Document Detail

Cardiomyocyte enlargement, proliferation and maturation during chronic fetal anaemia in sheep.
MedLine Citation:
PMID:  19700519     Owner:  NLM     Status:  MEDLINE    
Chronic anaemia increases the workload of the growing fetal heart, leading to cardiac enlargement. To determine which cellular process increases cardiac mass, we measured cardiomyocyte sizes, binucleation as an index of terminal differentiation, and tissue volume fractions in hearts from control and anaemic fetal sheep. Fourteen chronically catheterized fetal sheep at 129 days gestation had blood withdrawn for 9 days to cause severe anaemia; 14 control fetuses were of similar age. At postmortem examination, hearts were either enzymatically dissociated or fixed for morphometric analysis. Daily isovolumetric haemorrhage reduced fetal haematocrit from a baseline value of 35% to 15% on the final day (P < 0.001). At the study conclusion, anaemic fetuses had lower arterial pressures than control fetuses (P < 0.05).

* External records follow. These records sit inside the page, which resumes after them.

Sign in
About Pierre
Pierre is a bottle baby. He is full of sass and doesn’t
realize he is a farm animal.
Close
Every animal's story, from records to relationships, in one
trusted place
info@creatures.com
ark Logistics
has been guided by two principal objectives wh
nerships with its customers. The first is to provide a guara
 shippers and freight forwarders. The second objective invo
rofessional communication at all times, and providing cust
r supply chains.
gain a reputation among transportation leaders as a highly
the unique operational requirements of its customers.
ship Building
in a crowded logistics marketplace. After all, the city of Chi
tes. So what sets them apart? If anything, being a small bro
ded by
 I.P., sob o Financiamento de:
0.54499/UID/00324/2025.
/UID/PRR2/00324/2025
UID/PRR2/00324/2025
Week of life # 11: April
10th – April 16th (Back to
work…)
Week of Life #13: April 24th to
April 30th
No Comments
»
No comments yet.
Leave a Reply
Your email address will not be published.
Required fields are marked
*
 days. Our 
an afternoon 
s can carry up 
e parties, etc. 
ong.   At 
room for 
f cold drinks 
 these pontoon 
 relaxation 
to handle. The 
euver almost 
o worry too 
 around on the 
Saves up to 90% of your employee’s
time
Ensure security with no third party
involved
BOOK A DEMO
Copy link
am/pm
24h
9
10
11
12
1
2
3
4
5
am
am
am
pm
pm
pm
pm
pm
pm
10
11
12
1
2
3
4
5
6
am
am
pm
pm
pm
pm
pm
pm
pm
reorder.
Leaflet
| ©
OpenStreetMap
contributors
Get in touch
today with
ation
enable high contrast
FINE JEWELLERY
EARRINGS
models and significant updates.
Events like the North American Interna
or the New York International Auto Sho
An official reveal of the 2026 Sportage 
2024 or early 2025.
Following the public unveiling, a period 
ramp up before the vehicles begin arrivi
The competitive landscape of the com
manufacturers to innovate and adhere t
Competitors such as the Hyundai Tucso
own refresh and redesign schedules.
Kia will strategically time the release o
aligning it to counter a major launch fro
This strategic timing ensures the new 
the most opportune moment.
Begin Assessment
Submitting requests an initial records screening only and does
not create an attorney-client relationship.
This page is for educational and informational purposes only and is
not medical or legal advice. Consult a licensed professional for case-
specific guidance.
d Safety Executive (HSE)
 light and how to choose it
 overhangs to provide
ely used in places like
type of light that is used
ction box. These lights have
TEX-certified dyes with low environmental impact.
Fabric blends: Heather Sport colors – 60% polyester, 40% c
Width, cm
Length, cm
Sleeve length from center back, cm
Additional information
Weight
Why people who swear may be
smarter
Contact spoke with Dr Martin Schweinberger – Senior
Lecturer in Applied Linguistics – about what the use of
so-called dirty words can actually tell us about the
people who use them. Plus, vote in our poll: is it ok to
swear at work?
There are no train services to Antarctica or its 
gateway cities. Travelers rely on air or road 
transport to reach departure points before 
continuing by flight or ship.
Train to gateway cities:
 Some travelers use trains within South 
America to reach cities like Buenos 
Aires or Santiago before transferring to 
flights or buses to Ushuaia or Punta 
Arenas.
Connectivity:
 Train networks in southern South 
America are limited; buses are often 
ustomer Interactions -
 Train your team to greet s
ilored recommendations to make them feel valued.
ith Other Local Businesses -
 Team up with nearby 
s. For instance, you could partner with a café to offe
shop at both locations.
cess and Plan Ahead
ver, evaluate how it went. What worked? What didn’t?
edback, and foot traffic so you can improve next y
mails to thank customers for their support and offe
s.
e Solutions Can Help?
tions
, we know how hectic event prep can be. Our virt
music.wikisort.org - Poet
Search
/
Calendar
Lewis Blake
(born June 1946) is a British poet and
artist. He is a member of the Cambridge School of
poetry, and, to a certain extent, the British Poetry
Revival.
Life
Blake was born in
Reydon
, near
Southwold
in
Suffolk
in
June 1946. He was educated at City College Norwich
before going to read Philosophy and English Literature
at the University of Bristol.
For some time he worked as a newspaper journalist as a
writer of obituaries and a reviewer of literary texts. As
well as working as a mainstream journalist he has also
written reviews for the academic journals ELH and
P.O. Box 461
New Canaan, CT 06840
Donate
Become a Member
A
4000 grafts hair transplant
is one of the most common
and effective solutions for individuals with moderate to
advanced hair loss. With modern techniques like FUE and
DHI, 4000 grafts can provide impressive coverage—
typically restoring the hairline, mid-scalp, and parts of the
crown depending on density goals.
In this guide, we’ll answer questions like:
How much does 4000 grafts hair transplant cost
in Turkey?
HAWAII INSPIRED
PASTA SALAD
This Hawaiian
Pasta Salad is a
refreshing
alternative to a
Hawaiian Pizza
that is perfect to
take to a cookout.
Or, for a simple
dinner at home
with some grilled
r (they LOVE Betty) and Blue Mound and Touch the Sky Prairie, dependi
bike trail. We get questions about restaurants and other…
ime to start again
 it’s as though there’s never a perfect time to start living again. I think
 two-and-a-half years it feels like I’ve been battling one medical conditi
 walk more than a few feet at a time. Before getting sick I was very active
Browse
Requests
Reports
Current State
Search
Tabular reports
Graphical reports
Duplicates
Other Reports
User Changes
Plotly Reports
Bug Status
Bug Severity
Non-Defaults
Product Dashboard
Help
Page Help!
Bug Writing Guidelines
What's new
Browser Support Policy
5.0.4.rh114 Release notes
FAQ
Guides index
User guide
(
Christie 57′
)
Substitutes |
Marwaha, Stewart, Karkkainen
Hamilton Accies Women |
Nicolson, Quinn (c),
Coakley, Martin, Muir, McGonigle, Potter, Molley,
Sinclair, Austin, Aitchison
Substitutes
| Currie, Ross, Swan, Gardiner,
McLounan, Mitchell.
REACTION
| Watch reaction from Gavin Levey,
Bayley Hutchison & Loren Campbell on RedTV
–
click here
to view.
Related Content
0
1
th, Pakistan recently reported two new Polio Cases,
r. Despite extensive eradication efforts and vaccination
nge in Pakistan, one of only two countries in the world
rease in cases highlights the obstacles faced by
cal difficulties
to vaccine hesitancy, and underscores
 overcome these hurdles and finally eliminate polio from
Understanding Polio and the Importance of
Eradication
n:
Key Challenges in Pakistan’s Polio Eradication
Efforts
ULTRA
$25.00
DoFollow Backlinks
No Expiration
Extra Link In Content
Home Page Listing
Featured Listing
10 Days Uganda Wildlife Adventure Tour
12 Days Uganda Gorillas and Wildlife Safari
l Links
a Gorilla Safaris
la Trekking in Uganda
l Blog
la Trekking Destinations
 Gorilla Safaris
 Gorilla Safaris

Heart weights were increased by 39% in anaemic fetuses compared with control hearts (P < 0.0001), although the groups had similar body weights; the heart weight difference was not due to increased ventricular wall water content or disproportionate non-myocyte tissue expansion. Cardiomyocytes from anaemic fetuses tended to be larger than those of control fetuses. There were no statistically significant differences between groups in the cardiomyocyte cell cycle activity. The degree of terminal differentiation was greater in the right ventricle of anaemic compared with control fetuses by 8% (P < 0.05). Anaemia substantially increased heart weight in fetal sheep. The volume proportions of connective and vascular tissue were unchanged. Cardiomyocyte mass expanded by a balanced combination of cellular enlargement, increased terminal differentiation and accelerated proliferation.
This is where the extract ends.